Dalla recensione di Fortuna Della Porta:


...si ha la tentazione di chiamare a testimonianza Joyce e Svevo, di parlare di scrittura del flusso interiore, secondo l’accezione del ‘900. Addirittura citare Bergson e suggerire il suo concetto di durata, ossia del Tempo soggettivo, che scorre secondo modalità non considerate dalla scienza. [...]
Una nota bisogna stendere anche sullo stile, che nulla concede alla facile suggestione, al lavoro di rima e assonanze. Nessun verso è ammiccante. La scrittura si mantiene appuntita, asciutta, ellittica, frammentata, in un ritmo lento e cadenzato. [...] Tralascia ciò che è costruzione e rifacimento del verso, quasi infilandosi in uno sperimentalismo formale, che è di sicuro originale. Il colare naturale della parola, pur nell’assetto contratto dalla continua elisione della frase, conferisce al verso un fascino intrigante se non misterioso. Il lessico è accurato e non debordante, raffinato ma non pretenzioso. [...]
M. C. Trapani si ascrive alla schiera di giovani poeti che stanno proprio segnando l’affrancamento dalla cultura del ‘900, per quel piglio sicuro con cui infrangono regole e forme per mettersi direttamente all’ascolto della propria unicità umana e poetica.




AA. VV., Perle sciolte,
Bel-Ami Edizioni,
2009

scheda

L'antologia che contiene la mia silloge, M/E, di Perle e di Parole.
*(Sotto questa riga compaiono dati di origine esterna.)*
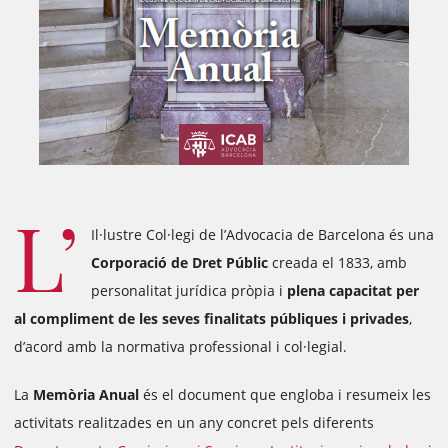
L’
Il·lustre Col·legi de l’Advocacia de Barcelona és una
Corporació de Dret Públic
creada el 1833, amb
personalitat jurídica pròpia i
plena capacitat per
al compliment de les seves finalitats públiques i privades
,
d’acord amb la normativa professional i col·legial.
La
Memòria Anual
és el document que engloba i resumeix les
activitats realitzades en un any concret pels diferents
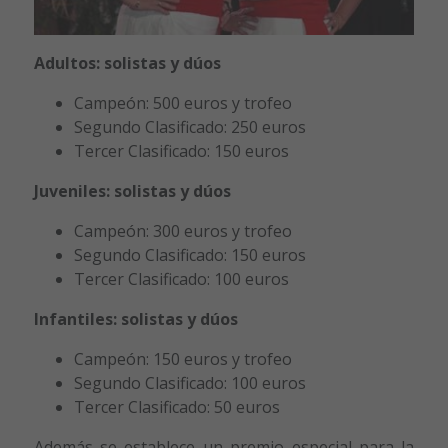
Adultos: solistas y dúos
Campeón: 500 euros y trofeo
Segundo Clasificado: 250 euros
Tercer Clasificado: 150 euros
Juveniles: solistas y dúos
Campeón: 300 euros y trofeo
Segundo Clasificado: 150 euros
Tercer Clasificado: 100 euros
Infantiles: solistas y dúos
Campeón: 150 euros y trofeo
Segundo Clasificado: 100 euros
Tercer Clasificado: 50 euros
Además se establece un premio especial para la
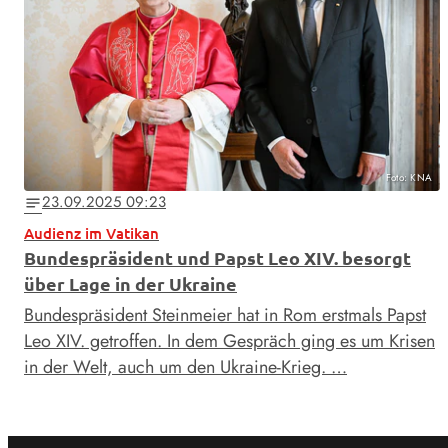
Foto: KNA
23.09.2025 09:23
notes
Audienz im Vatikan
Bundespräsident und Papst Leo XIV. besorgt
über Lage in der Ukraine
Bundespräsident Steinmeier hat in Rom erstmals Papst
Leo XIV. getroffen. In dem Gespräch ging es um Krisen
in der Welt, auch um den Ukraine-Krieg. …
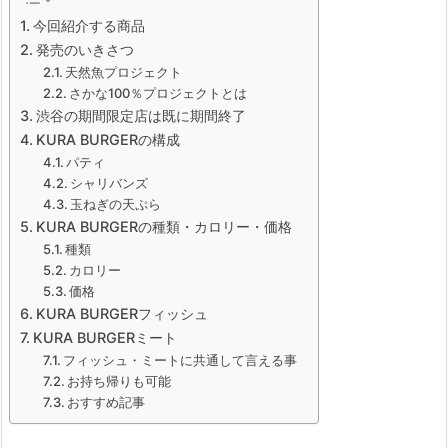
今回紹介する商品
発売のいきさつ
天然魚プロジェクト
さかな100％プロジェクトとは
渋谷の期間限定店は既に期間終了
KURA BURGERの構成
パティ
シャリバンズ
玉ねぎの天ぷら
KURA BURGERの種類・カロリー・価格
種類
カロリー
価格
KURA BURGERフィッシュ
KURA BURGERミート
フィッシュ・ミートに共通して言える事
お持ち帰りも可能
おすすめ記事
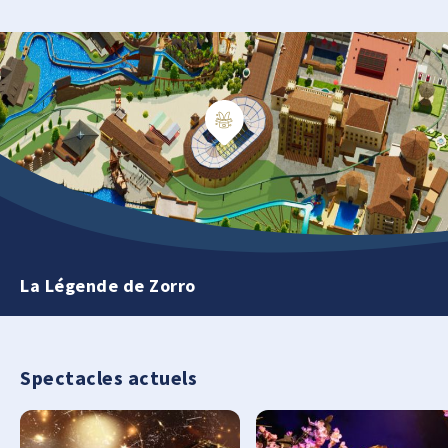
La Légende de Zorro
Spectacles actuels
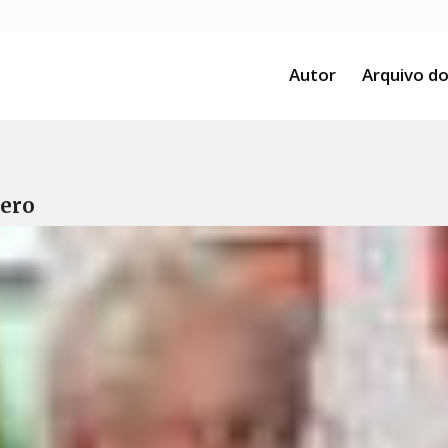
Autor
Arquivo do
rero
Dall'introduzione di Letizia Leone:

Per la sua silloge Maria Carla Trapani ha scelto il titolo M/E, di Perle e di Parole, quasi a voler suggellare un legame analogico con la “parola”, che va, presente e ossessiva, verso dopo verso. Il punto di contatto tra parole e perle è il dolore: secondo le antiche superstizioni, le perle altro non sono che lacrime. Troviamo conferma di questa supposizione procedendo nella lettura
e scoprendo una poesia carnale, in cui il corpo giganteggia. La pienezza della carne (sensualità e passione) coincide con la pienezza della materia, e via via anche le cose astratte prendono robustezza e ruvidità di oggetti (“largo come colore / d’osso scivola / lento accompagnato”). Le parole-grido penetrano in gola, qualcuna pure nel cuore, fino a scoppiare nella poesia “Tossisco spilli”, emblema della parola perduta. L’anatomizzazione del dolore fisico è esasperata da una tecnica “pittorica” iperrealista: “[…] e il petto mi si squassa il fuoco / stacca via pezzi d’ossa e viscere”.